What to produce: From the records below, extract all the text exactly and leave the images behind.

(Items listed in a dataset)
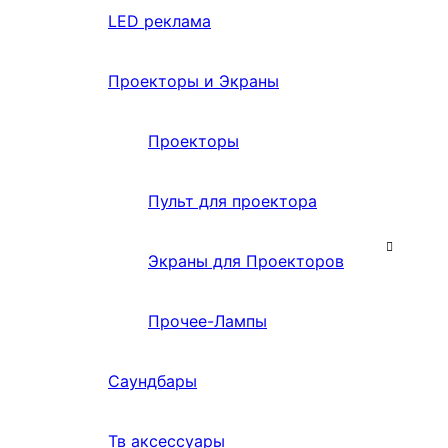
LED реклама
Проекторы и Экраны
Проекторы
Пульт для проектора
Экраны для Проекторов
Прочее-Лампы
Саундбары
Тв аксессуары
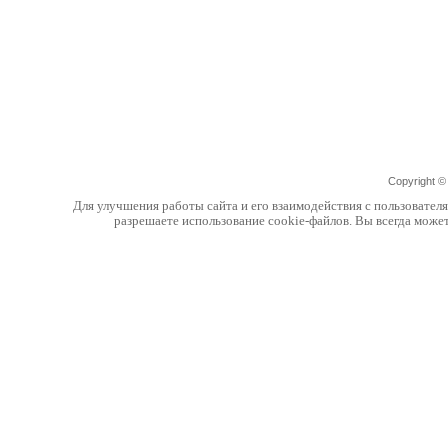
Copyright 
Для улучшения работы сайта и его взаимодействия с пользовател
разрешаете использование cookie-файлов. Вы всегда може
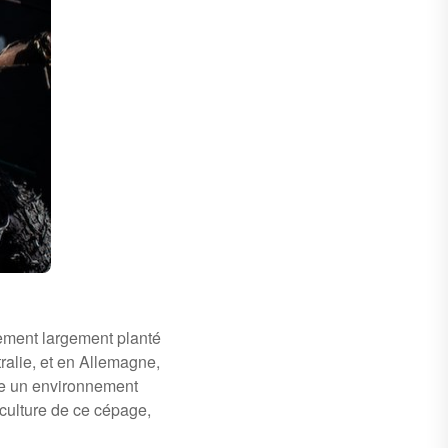
alement largement planté
alie, et en Allemagne,
se un environnement
a culture de ce cépage,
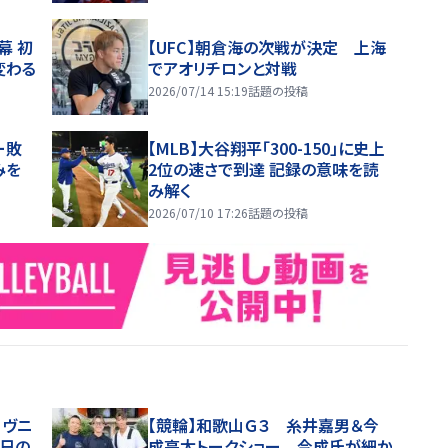
幕 初
【UFC】朝倉海の次戦が決定 上海
変わる
でアオリチロンと対戦
2026/07/14 15:19
話題の投稿
ー敗
【MLB】大谷翔平「300-150」に史上
みを
2位の速さで到達 記録の意味を読
み解く
2026/07/10 17:26
話題の投稿
・ヴニ
【競輪】和歌山Ｇ３ 糸井嘉男＆今
３日の
成亮太トークショー 今成氏が細か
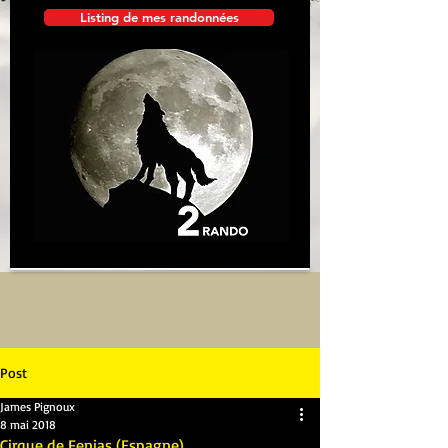
Listing de mes randonnées
Post
James Pignoux
8 mai 2018
Cirque de Fenias (Espagne)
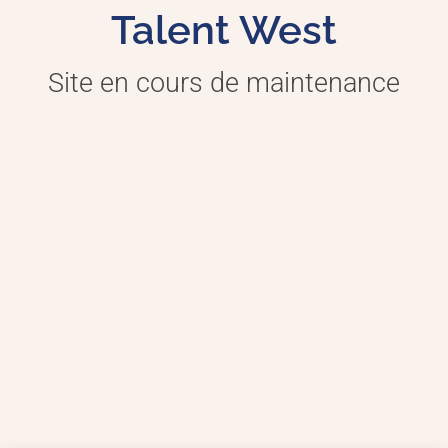
Talent West
Site en cours de maintenance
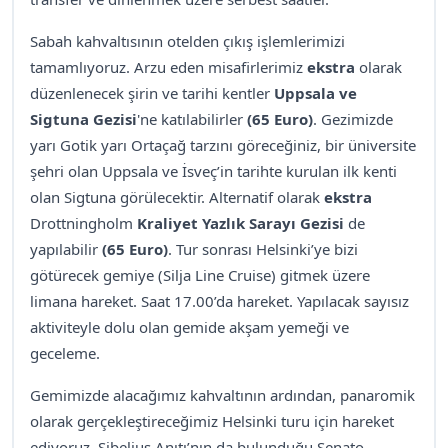
Sabah kahvaltısının otelden çıkış işlemlerimizi
tamamlıyoruz. Arzu eden misafirlerimiz
ekstra
olarak
düzenlenecek şirin ve tarihi kentler
Uppsala ve
Sigtuna Gezisi
'ne katılabilirler
(65 Euro)
. Gezimizde
yarı Gotik yarı Ortaçağ tarzını göreceğiniz, bir üniversite
şehri olan Uppsala ve İsveç’in tarihte kurulan ilk kenti
olan Sigtuna görülecektir. Alternatif olarak
ekstra
Drottningholm
Kraliyet Yazlık Sarayı Gezisi
de
yapılabilir
(65 Euro)
. Tur sonrası Helsinki’ye bizi
götürecek gemiye (Silja Line Cruise) gitmek üzere
limana hareket. Saat 17.00’da hareket. Yapılacak sayısız
aktiviteyle dolu olan gemide akşam yemeği ve
geceleme.
Gemimizde alacağımız kahvaltının ardından, panaromik
olarak gerçekleştireceğimiz Helsinki turu için hareket
ediyoruz. Sibelius Anıtı’nın da bulunduğu Senato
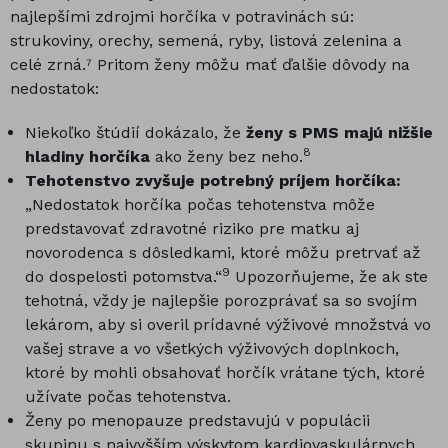
najlepšími zdrojmi horčíka v potravinách sú:
strukoviny, orechy, semená, ryby, listová zelenina a
celé zrná.⁷ Pritom ženy môžu mať ďalšie dôvody na
nedostatok:
Niekoľko štúdií dokázalo, že
ženy s PMS majú nižšie
8
hladiny horčíka
ako ženy bez neho.
Tehotenstvo zvyšuje potrebný príjem horčíka:
„Nedostatok horčíka počas tehotenstva môže
predstavovať zdravotné riziko pre matku aj
novorodenca s dôsledkami, ktoré môžu pretrvať až
9
do dospelosti potomstva.“
Upozorňujeme, že ak ste
tehotná, vždy je najlepšie porozprávať sa so svojím
lekárom, aby si overil prídavné výživové množstvá vo
vašej strave a vo všetkých výživových doplnkoch,
ktoré by mohli obsahovať horčík vrátane tých, ktoré
užívate počas tehotenstva.
Ženy po menopauze predstavujú v populácii
skupinu s najvyšším výskytom kardiovaskulárnych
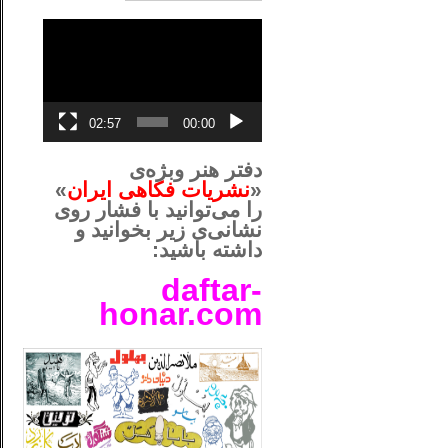
نمایشگر
ویدیو
02:57
00:00
دفتر هنر وبژه‌ی
«
نشریات فکاهی ایران
»
را می‌توانید با فشار روی
نشانی‌ی زیر بخوانید و
داشته باشید:
daftar-
honar.com
__لل____________________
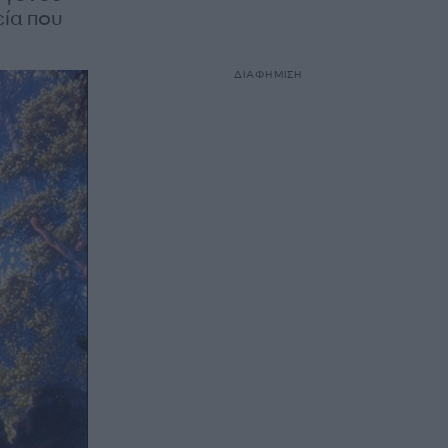
εία που
ΔΙΑΦΗΜΙΣΗ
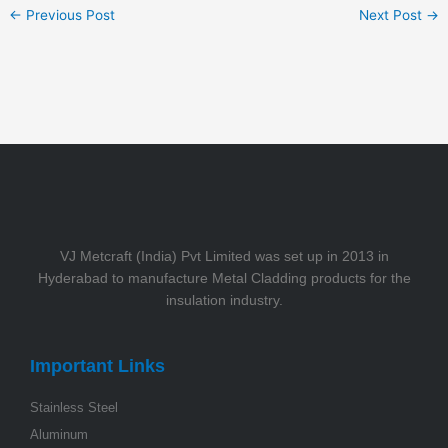
←
Previous Post
Next Post
→
VJ Metcraft (India) Pvt Limited was set up in 2013 in
Hyderabad to manufacture Metal Cladding products for the
insulation industry.
Important Links
Stainless Steel
Aluminum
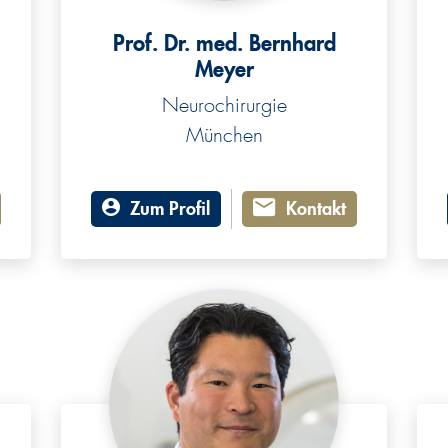
Prof. Dr. med. Bernhard
Meyer
Neurochirurgie
München
Zum Profil
Kontakt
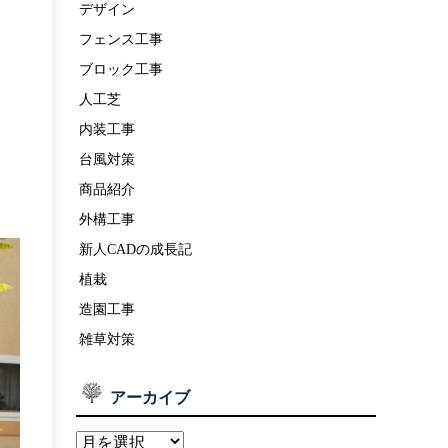
デザイン
フェンス工事
ブロック工事
人工芝
内装工事
台風対策
商品紹介
外構工事
新人CADの成長記
植栽
造園工事
雑草対策
アーカイブ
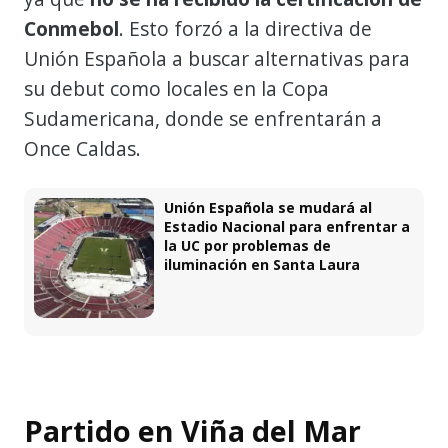
Conmebol
. Esto forzó a la directiva de
Unión Española a buscar alternativas para
su debut como locales en la Copa
Sudamericana, donde se enfrentarán a
Once Caldas.
Unión Española se mudará al
Estadio Nacional para enfrentar a
la UC por problemas de
iluminación en Santa Laura
Partido en Viña del Mar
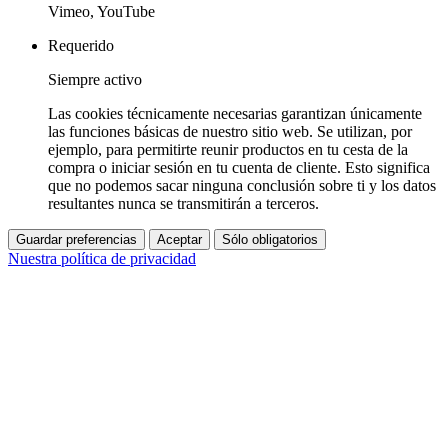
Vimeo, YouTube
Requerido
Siempre activo
Las cookies técnicamente necesarias garantizan únicamente
las funciones básicas de nuestro sitio web. Se utilizan, por
ejemplo, para permitirte reunir productos en tu cesta de la
compra o iniciar sesión en tu cuenta de cliente. Esto significa
que no podemos sacar ninguna conclusión sobre ti y los datos
resultantes nunca se transmitirán a terceros.
Guardar preferencias
Aceptar
Sólo obligatorios
Nuestra política de privacidad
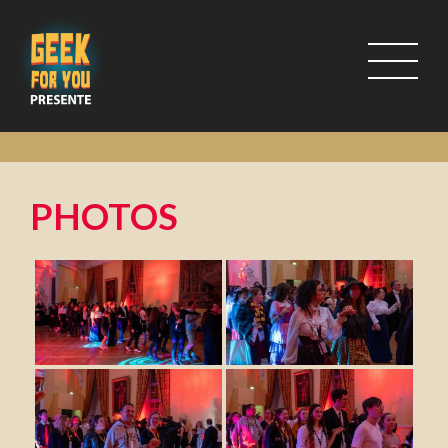
PHOTOS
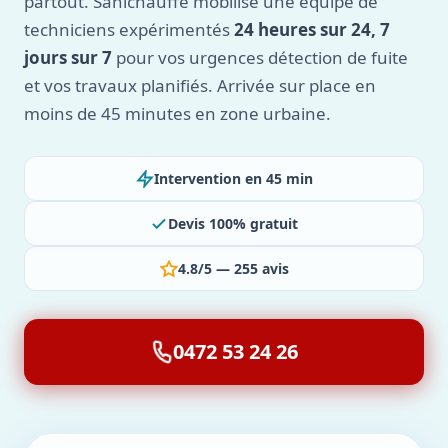
partout. Sanichauffe mobilise une équipe de
techniciens expérimentés
24 heures sur 24, 7
jours sur 7
pour vos urgences détection de fuite
et vos travaux planifiés. Arrivée sur place en
moins de 45 minutes en zone urbaine.
Intervention en 45 min
Devis 100% gratuit
4.8/5 — 255 avis
0472 53 24 26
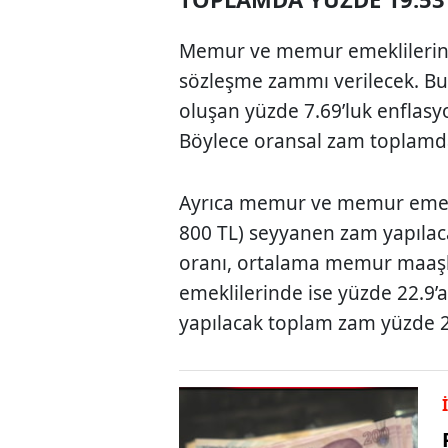
Memur ve memur emeklilerine
sözleşme zammı verilecek. Buna
oluşan yüzde 7.69’luk enflasyo
Böylece oransal zam toplamda
Ayrıca memur ve memur emekli
800 TL) seyyanen zam yapılaca
oranı, ortalama memur maaşl
emeklilerinde ise yüzde 22.9
yapılacak toplam zam yüzde 2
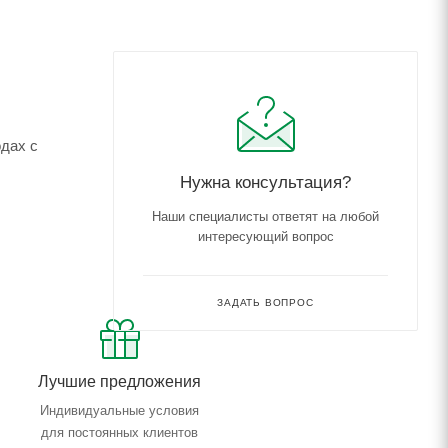
дах с
Нужна консультация?
Наши специалисты ответят на любой
интересующий вопрос
ЗАДАТЬ ВОПРОС
Лучшие предложения
Индивидуальные условия
для постоянных клиентов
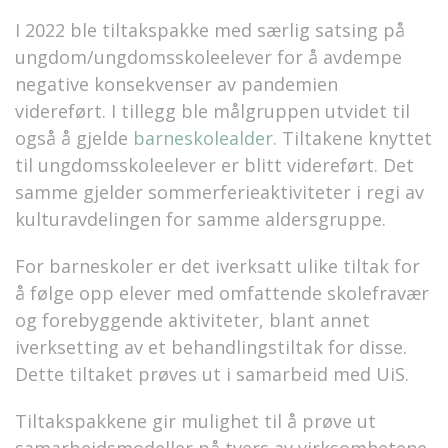
I 2022 ble tiltakspakke med særlig satsing på
ungdom/ungdomsskoleelever for å avdempe
negative konsekvenser av pandemien
videreført. I tillegg ble målgruppen utvidet til
også å gjelde
barneskolealder
. Tiltakene knyttet
til ungdomsskoleelever er blitt videreført. Det
samme gjelder sommerferieaktiviteter i regi av
kulturavdelingen for samme aldersgruppe.
For barneskoler er det iverksatt ulike tiltak for
å følge opp elever med omfattende skolefravær
og forebyggende aktiviteter, blant annet
iverksetting av et behandlingstiltak for disse.
Dette tiltaket prøves ut i samarbeid med UiS.
Tiltakspakkene gir mulighet til å prøve ut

Response:
LED реклама
Проекторы и Экраны
Проекторы
Пульт для проектора
Экраны для Проекторов
Прочее-Лампы
Саундбары
Тв аксессуары
Copyright 
Для улучшения работы сайта и его взаимодействия с пользовател
разрешаете использование cookie-файлов. Вы всегда може
alement largement planté
alie, et en Allemagne,
se un environnement
a culture de ce cépage,
幕 初
【UFC】朝倉海の次戦が決定 上海
変わる
でアオリチロンと対戦
2026/07/14 15:19
話題の投稿
ー敗
【MLB】大谷翔平「300-150」に史上
みを
2位の速さで到達 記録の意味を読
み解く
2026/07/10 17:26
話題の投稿
・ヴニ
【競輪】和歌山Ｇ３ 糸井嘉男＆今
３日の
成亮太トークショー 今成氏が細か
Listing de mes randonnées
Post
James Pignoux
8 mai 2018
Cirque de Fenias (Espagne)
Talent West
Site en cours de maintenance
Sabah kahvaltısının otelden çıkış işlemlerimizi
tamamlıyoruz. Arzu eden misafirlerimiz
ekstra
olarak
düzenlenecek şirin ve tarihi kentler
Uppsala ve
Sigtuna Gezisi
'ne katılabilirler
(65 Euro)
. Gezimizde
yarı Gotik yarı Ortaçağ tarzını göreceğiniz, bir üniversite
şehri olan Uppsala ve İsveç’in tarihte kurulan ilk kenti
olan Sigtuna görülecektir. Alternatif olarak
ekstra
Drottningholm
Kraliyet Yazlık Sarayı Gezisi
de
yapılabilir
(65 Euro)
. Tur sonrası Helsinki’ye bizi
götürecek gemiye (Silja Line Cruise) gitmek üzere
limana hareket. Saat 17.00’da hareket. Yapılacak sayısız
aktiviteyle dolu olan gemide akşam yemeği ve
geceleme.
Gemimizde alacağımız kahvaltının ardından, panaromik
olarak gerçekleştireceğimiz Helsinki turu için hareket
ediyoruz. Sibelius Anıtı’nın da bulunduğu Senato
najlepšími zdrojmi horčíka v potravinách sú:
strukoviny, orechy, semená, ryby, listová zelenina a
celé zrná.⁷ Pritom ženy môžu mať ďalšie dôvody na
nedostatok:
Niekoľko štúdií dokázalo, že
ženy s PMS majú nižšie
8
hladiny horčíka
ako ženy bez neho.
Tehotenstvo zvyšuje potrebný príjem horčíka:
„Nedostatok horčíka počas tehotenstva môže
predstavovať zdravotné riziko pre matku aj
novorodenca s dôsledkami, ktoré môžu pretrvať až
9
do dospelosti potomstva.“
Upozorňujeme, že ak ste
tehotná, vždy je najlepšie porozprávať sa so svojím
lekárom, aby si overil prídavné výživové množstvá vo
vašej strave a vo všetkých výživových doplnkoch,
ktoré by mohli obsahovať horčík vrátane tých, ktoré
užívate počas tehotenstva.
Ženy po menopauze predstavujú v populácii
skupinu s najvyšším výskytom kardiovaskulárnych
نمایشگر
ویدیو
02:57
00:00
دفتر هنر وبژه‌ی
«
نشریات فکاهی ایران
»
را می‌توانید با فشار روی
نشانی‌ی زیر بخوانید و
داشته باشید:
daftar-
honar.com
__لل____________________
εία που
ΔΙΑΦΗΜΙΣΗ
←
Previous Post
Next Post
→
VJ Metcraft (India) Pvt Limited was set up in 2013 in
Hyderabad to manufacture Metal Cladding products for the
insulation industry.
Important Links
Stainless Steel
Aluminum
Prof. Dr. med. Bernhard
Meyer
Neurochirurgie
München
Zum Profil
Kontakt
デザイン
フェンス工事
ブロック工事
人工芝
内装工事
台風対策
商品紹介
外構工事
新人CADの成長記
植栽
造園工事
雑草対策
アーカイブ
Conmebol
. Esto forzó a la directiva de
Unión Española a buscar alternativas para
su debut como locales en la Copa
Sudamericana, donde se enfrentarán a
Once Caldas.
Unión Española se mudará al
Estadio Nacional para enfrentar a
la UC por problemas de
iluminación en Santa Laura
Partido en Viña del Mar
Vimeo, YouTube
Requerido
Siempre activo
Las cookies técnicamente necesarias garantizan únicamente
las funciones básicas de nuestro sitio web. Se utilizan, por
ejemplo, para permitirte reunir productos en tu cesta de la
compra o iniciar sesión en tu cuenta de cliente. Esto significa
que no podemos sacar ninguna conclusión sobre ti y los datos
resultantes nunca se transmitirán a terceros.
Guardar preferencias
Aceptar
Sólo obligatorios
Nuestra política de privacidad
PHOTOS
partout. Sanichauffe mobilise une équipe de
techniciens expérimentés
24 heures sur 24, 7
jours sur 7
pour vos urgences détection de fuite
et vos travaux planifiés. Arrivée sur place en
moins de 45 minutes en zone urbaine.
Intervention en 45 min
Devis 100% gratuit
4.8/5 — 255 avis
0472 53 24 26
Memur ve memur emeklilerine
sözleşme zammı verilecek. Buna
oluşan yüzde 7.69’luk enflasyo
Böylece oransal zam toplamda
Ayrıca memur ve memur emekli
800 TL) seyyanen zam yapılaca
oranı, ortalama memur maaşl
emeklilerinde ise yüzde 22.9
yapılacak toplam zam yüzde 2
дах с
Нужна консультация?
Наши специалисты ответят на любой
интересующий вопрос
ЗАДАТЬ ВОПРОС
Лучшие предложения
Индивидуальные условия
для постоянных клиентов
I 2022 ble tiltakspakke med særlig satsing på
ungdom/ungdomsskoleelever for å avdempe
negative konsekvenser av pandemien
videreført. I tillegg ble målgruppen utvidet til
også å gjelde
barneskolealder
. Tiltakene knyttet
til ungdomsskoleelever er blitt videreført. Det
samme gjelder sommerferieaktiviteter i regi av
kulturavdelingen for samme aldersgruppe.
For barneskoler er det iverksatt ulike tiltak for
å følge opp elever med omfattende skolefravær
og forebyggende aktiviteter, blant annet
iverksetting av et behandlingstiltak for disse.
Dette tiltaket prøves ut i samarbeid med UiS.
Tiltakspakkene gir mulighet til å prøve ut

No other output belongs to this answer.